For workloads where 80%+ pass rate is acceptable and tasks stay away from large-document analysis, GPT-OSS 20B is the strongest cost argument in this dataset by a wide margin. The model ships on Bedrock at $0.07/$0.30 per million input/output tokens, same infrastructure path as the 120B, same Converse API tool-use semantics. Moving from 120B to 20B is a model ID swap and a quality improvement.

What we were wrong about

[Observed — data pack predictions_scoring]

Rigg predicted 20/30 (point estimate), headline range 18 to 22/30. Actual: 25/30.

Prediction	Outcome	Hit?
Headline 18 to 22/30, PE 20/30	25/30	No (+5 above range)
P1: task_09 ≤ 0/3	1/3 (matches DeepSeek V4-Flash; second non-reasoning model to score here)	No
P2: task_07 ≤ 1/3, tool_call_malformed failures	3/3, zero tool failures	No
P3: total < 20/30	25/30	No

Zero predictions hit.

The calibration problem: Rigg anchored on the 120B’s performance and projected degradation from scale reduction. That model breaks when fine-tuning differences outweigh parameter count differences. The 20B was trained with stronger step-completion and instruction-following signal than the 120B, and that signal matters more than the 6x parameter gap for the tasks in this harness.

Going forward: treat sibling models in the same family as independently trained. Do not linearly project from a larger model to a smaller one without evidence that the training data and objectives are comparable.

What we don’t know yet

[Speculation]

The task_07 reversal has a plausible explanation in fine-tuning data distribution, but no confirmed mechanism. OpenAI has not published what changed between 120B and 20B training. The hypothesis fits all three runs. It is still a hypothesis.
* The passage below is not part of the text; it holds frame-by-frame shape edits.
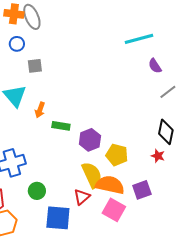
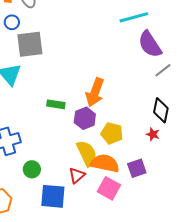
gray square: (35, 66) -> (30, 44), size x1.8
purple semicircle: (155, 66) -> (150, 44), size x1.8
orange arrow: (40, 110) -> (95, 92), moved, size x1.8

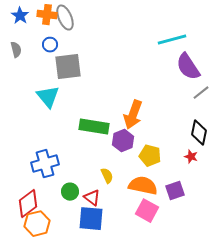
green rectangle: (56, 104) -> (94, 127), size x1.6
yellow semicircle: (87, 153) -> (107, 176), moved, size x0.6
red triangle: (77, 175) -> (92, 198), moved, turned -42

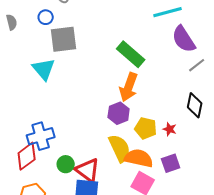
green rectangle: (94, 127) -> (131, 54), moved, turned 32
red star: (191, 157) -> (170, 129), moved
yellow semicircle: (107, 176) -> (120, 148), moved, size x1.8
red triangle: (92, 198) -> (88, 170), size x1.5
red diamond: (28, 204) -> (27, 156), moved

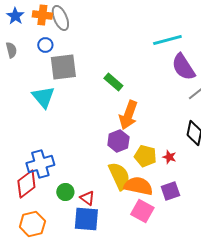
green rectangle: (131, 54) -> (113, 82), moved, size x0.7
red triangle: (88, 170) -> (87, 198), size x0.6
The task_09 pass rate is unresolved. One pass in three runs is not reliable calibration. Whether the 20B can be prompted or instruction-tuned to make that behavior consistent is an open question. The current result is: it can do this sometimes. Not reliably.

Task_04 (trace_through_codebase) scored 2/3 with one wrong_answer. A single wrong answer on a codebase-tracing task from a model that otherwise handles code cleanly is probably run variance. It could also be a systematic gap in how the 20B handles deep call-chain analysis at context depth. Three runs per task is not enough data to separate noise from signal on individual task failures.